Ask HN: How to limit devs access to prod servers without impeding their work? - msmith90078
We are a small team in our startup and our product is a SaaS application that our clients can use to pay their vendors. Using proper integrations with 3rd parties we accommodate such payments via ACH and Check. Currently we&#x27;re small enough (3 founders) that we don&#x27;t worry about rouge employees going in and sending ACH payments to their own bank account, but as we grow that&#x27;ll certainly be a larger issue that&#x27;ll keep me up at night. What are some of the best practices to limit such access to production databases, database dumps, and safe storage of API tokens when your company grows to 10 or 50 engineers. We find ourselves (as much as I hate) restoring database dumps locally to reproduce issues or going into production to troubleshoot (checking load, looking at logs, running tests) where all the sensitive data also lives.<p>Any blog posts, ideas or suggestions are appreciated!
======
khc
We faced a similar problem here at Etleap. Our current setup involves two sets
of credentials for everyone, one more limited and one less limited. Same idea
for database accounts.

Most of the time we only need basic monitoring access (got a cloudwatch alert,
did something not restart properly?) which we use the more limited account.
All the commands are logged and centralized (in case of intruders as well as
so that we know what happened if someone fat-fingered something).

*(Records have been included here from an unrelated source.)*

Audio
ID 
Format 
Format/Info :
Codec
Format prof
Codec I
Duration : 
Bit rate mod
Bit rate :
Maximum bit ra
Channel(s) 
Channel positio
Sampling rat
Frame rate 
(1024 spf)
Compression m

API tokens are encrypted on disk with KMS and the encrypted files are not
readable by our user accounts.

We've never had to restore database locally so I don't have anything to
suggest.

------
flukus
You need automated deployments. The deployer of choice should have all the
private accounts, passwords etc and only a few people should have access. The
build/deployment process should be able to put those keys in the right
configs.

For the database, have an annonymization process the clears any sensitive
data, annonymizes names, etc. and have developers work off of that (I really
like having real world data to work with).

Give them access to logs or regularly copy them to somewhere they can access
them.

There really should be need need for devs to be accessing prod (or stagin, or
UAT, etc) environments regularly.

------
technion
my 2c:

\- Have logs ship to a centralised logging server. Once developers can get
error logs without logging onto a prod server, they often don't have to

\- Come up with a process to build an example database. Rails' fixtures are
great at this. A database full of random data is often all a developer needs
to identify and fix a certain bug

------
codeonfire
You can't limit devs from prod servers. The obvious answer is to hire honest
people. The place I work processes millions per day. No one is going to risk
their $100k+ job to steal whatever the ACH limit is.